My Alcohol History Reads Like a Sad Handwritten Book
There is such a sense of ownership when something is written with ink in your own hand writing. There is no denying that it's your handwriting, your thoughts, and your story.
The first assignment I was given in the treatment facility I went to for alcohol was an 'Alcohol and Drug History." The instructions were to write a narrative of my alcohol/drug use from my first drink to my last. Instructions were to include people I was with, feelings, consequences, amount, substance(s) and frequency, making note of any significant changes in them. My counselor didn't tell me what the point of the assignment was, so I just assumed it was for her to see just how messed up I was and what she was dealing with. I worked on this assignment for about a week. It ended up being 19 pages. I felt lucky that mine was only 19 pages. Some girls had written over 30 pages. Some girls drinking history was longer than mine. Some girls were further along in the progression of alcoholism. Once I turned it in, my counselor took a day to read over it and then called me into her office. Come to find out, the assignment was to show me the progression of my disease. As I sat in her office for over an hour, she went paragraph by paragraph analyzing it and explaining all the notes she had made on it.
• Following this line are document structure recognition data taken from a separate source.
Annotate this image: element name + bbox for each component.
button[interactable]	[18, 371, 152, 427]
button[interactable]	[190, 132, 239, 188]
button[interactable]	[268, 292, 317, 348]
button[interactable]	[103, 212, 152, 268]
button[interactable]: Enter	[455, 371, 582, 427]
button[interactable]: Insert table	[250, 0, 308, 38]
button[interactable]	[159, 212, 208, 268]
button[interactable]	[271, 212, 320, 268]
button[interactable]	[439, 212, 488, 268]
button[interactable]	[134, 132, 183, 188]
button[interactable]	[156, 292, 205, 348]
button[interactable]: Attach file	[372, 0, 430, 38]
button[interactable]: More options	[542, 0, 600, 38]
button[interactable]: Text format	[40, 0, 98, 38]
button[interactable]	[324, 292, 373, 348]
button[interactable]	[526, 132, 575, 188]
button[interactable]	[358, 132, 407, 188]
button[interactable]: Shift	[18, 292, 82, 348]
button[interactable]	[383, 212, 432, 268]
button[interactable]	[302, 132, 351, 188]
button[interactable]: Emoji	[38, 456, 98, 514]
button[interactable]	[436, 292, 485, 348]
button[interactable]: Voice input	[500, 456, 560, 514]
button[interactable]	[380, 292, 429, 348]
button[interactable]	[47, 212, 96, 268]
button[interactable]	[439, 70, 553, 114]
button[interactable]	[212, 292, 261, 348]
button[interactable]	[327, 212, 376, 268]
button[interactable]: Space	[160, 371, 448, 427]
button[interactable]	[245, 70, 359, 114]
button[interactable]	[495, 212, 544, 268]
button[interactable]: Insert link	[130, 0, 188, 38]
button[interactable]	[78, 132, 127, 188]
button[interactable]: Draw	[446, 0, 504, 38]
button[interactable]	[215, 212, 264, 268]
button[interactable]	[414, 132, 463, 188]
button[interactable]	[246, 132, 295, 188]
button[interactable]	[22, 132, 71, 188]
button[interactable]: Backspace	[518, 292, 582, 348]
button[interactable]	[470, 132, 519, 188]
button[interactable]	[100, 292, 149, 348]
I have a binder which holds all my work and assignments from rehab, and I will often look through it. As I look back over the 19 pages of my narrative, my counselor made the following notes in the margins with a red pen: effect, need to fit in, consequences, ego, effect, consequences, control, delusion of control, control, priority, need, control, need, justification, priority, solution, progression, powerless, delusion of control, need, dependence, progression, solution, solution, God is good, dependence, solution.
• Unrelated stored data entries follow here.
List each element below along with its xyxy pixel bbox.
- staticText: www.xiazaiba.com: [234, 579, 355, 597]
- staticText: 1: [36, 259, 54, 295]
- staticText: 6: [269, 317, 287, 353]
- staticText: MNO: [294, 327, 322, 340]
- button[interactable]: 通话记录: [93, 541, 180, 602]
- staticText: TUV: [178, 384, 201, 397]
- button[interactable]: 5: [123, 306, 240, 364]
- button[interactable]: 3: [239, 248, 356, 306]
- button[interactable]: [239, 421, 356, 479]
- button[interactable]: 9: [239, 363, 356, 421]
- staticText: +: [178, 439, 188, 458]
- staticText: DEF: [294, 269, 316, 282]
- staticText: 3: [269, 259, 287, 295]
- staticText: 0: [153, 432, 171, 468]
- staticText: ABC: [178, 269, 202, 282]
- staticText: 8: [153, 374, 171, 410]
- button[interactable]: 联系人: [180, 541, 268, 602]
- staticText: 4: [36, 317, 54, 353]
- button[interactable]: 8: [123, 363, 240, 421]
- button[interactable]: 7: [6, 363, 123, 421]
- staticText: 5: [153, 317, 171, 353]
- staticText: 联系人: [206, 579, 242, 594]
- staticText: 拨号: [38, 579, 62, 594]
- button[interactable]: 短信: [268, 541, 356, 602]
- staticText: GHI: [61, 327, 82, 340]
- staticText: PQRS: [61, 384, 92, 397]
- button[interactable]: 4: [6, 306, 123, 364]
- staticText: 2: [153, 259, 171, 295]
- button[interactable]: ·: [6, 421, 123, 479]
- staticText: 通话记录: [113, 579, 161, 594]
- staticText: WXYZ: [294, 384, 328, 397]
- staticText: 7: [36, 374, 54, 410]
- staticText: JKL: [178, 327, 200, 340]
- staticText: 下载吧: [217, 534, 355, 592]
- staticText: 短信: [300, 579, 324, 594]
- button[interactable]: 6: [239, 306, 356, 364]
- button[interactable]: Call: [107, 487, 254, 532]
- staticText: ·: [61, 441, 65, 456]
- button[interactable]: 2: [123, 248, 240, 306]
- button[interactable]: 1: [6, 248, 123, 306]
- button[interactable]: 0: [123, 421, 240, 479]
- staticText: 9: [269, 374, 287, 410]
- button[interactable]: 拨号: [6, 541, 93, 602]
Just by reading these words, it is clear to see the progression...and that I have some control issues! I had my first drink when I was twenty years old and took my last drink twelve years later. The twenty year old 'me' liked the effect produced by alcohol. It was a state of euphoria. It made me feel relaxed, happy and confident. I wasn't suffering any major consequences other than the occasional hangover. I was drinking on the weekends with friends out at parties like most all college kids do. Thirty-two year old 'me' was a completely different story. Alcohol had become my solution...my master. There was nothing relaxing, happy or confident about it. Those feelings had been replaced with guilt, shame and hopelessness. I was dependent on alcohol to make me feel some sort of normalcy. I was experiencing major consequences. I was drinking to overcome a craving beyond my control. As I have said before, alcohol wasn't my problem, reality was my problem, alcohol was my solution.
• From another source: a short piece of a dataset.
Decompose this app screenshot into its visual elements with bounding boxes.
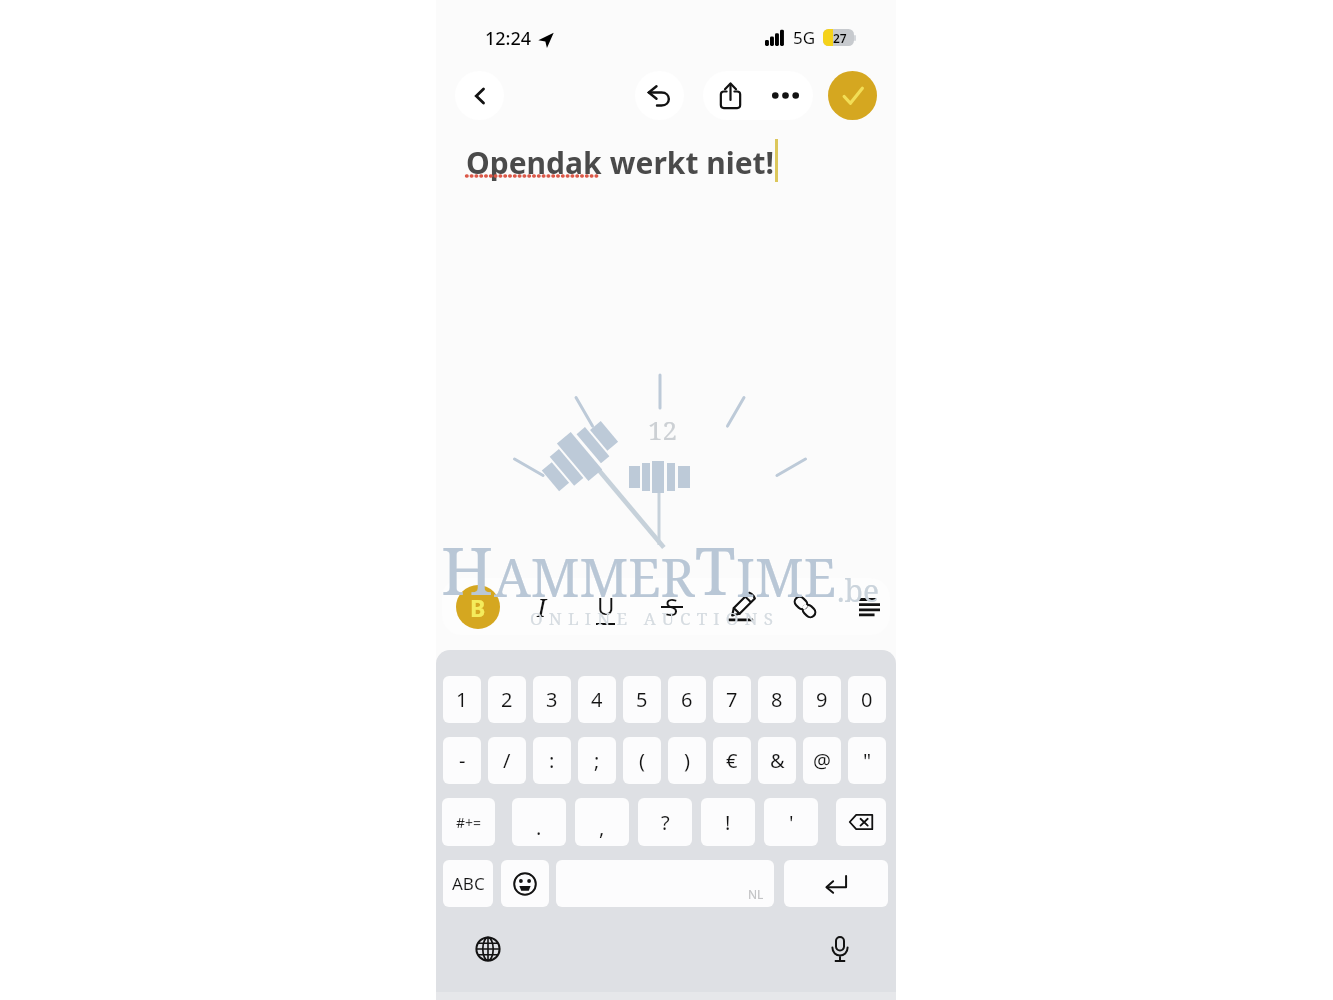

Within these twelve years, there were extensive periods of time that I didn't drink on any kind of regular basis. Later, there were times I would "give up" drinking for days, or weeks. Those times were usually marked with the red pen where consequences is noted in the margins. I would do something stupid and swear I would never drink again. Like the time I woke up with a hospital band around my wrist with no recollection of being in the hospital the night before, or what had happened to get me there. I had fallen backwards down a flight of stairs, landing on the sidewalk outside my apartment in San Francisco on my 26th birthday. Or the time I got so drunk at my brother's wedding, fell out of a golf cart, passed out, and woke up with a black eye. Again, with no recollection. My nephew, 5 years old at the time was so terrified witnessing the whole thing, not really understanding what was wrong with me. My nephew, now 9 years old, will occasionally bring it up and tell me how he thought I was dying. Talk about heartbreaking. I think both those times I stopped drinking for maybe a week. These are just two examples of more than I can count, and by far are not the worst. No matter if I was drinking once a week, a couple times a month or everyday, I have never had the ability to control the amount. No matter how many times I would tell myself that this time was going to different, it never was. It wasn't until I sat in the rooms of Alcoholics Anonymous, that I began to understand why.
Chapter Three of the Big Book, More About Alcoholism, says, "Most of us have been unwilling to admit we were real alcoholics. No person likes to think he is bodily and mentally different from his fellows. Therefore, it is not surprising that our drinking careers have been characterized by countless vain attempts to prove we could drink like other people. The idea that somehow, someday he will control and enjoy his drinking is the great obsession of every abnormal drinker. The persistence of this illusion is astonishing. Many pursue it into the gates of insanity or death.
We learned that we had to fully concede to our innermost selves that we were alcoholics. This is the first step in recovery. The delusion that we are like other people, or presently may be, has to be smashed.
We alcoholics are men and women who have lost the ability to control our drinking. We know that no real alcoholic ever recovers control. All of us felt at times that we were regaining control, but such intervals--usually brief--were inevitably followed by still less control, which led in time to pitiful and incomprehensible demoralization. We are convinced to a man that alcoholics of our type are in the grip of a progressive illness. Over any considerable period we get worse, never better. "
By the time I acknowledged my defeat, I had two choices. I could continue on the road I was on, unwilling to accept help, eventually ending with death, or I could accept help, admitting I was powerless over alcohol and begin a road of recovery. I chose the latter.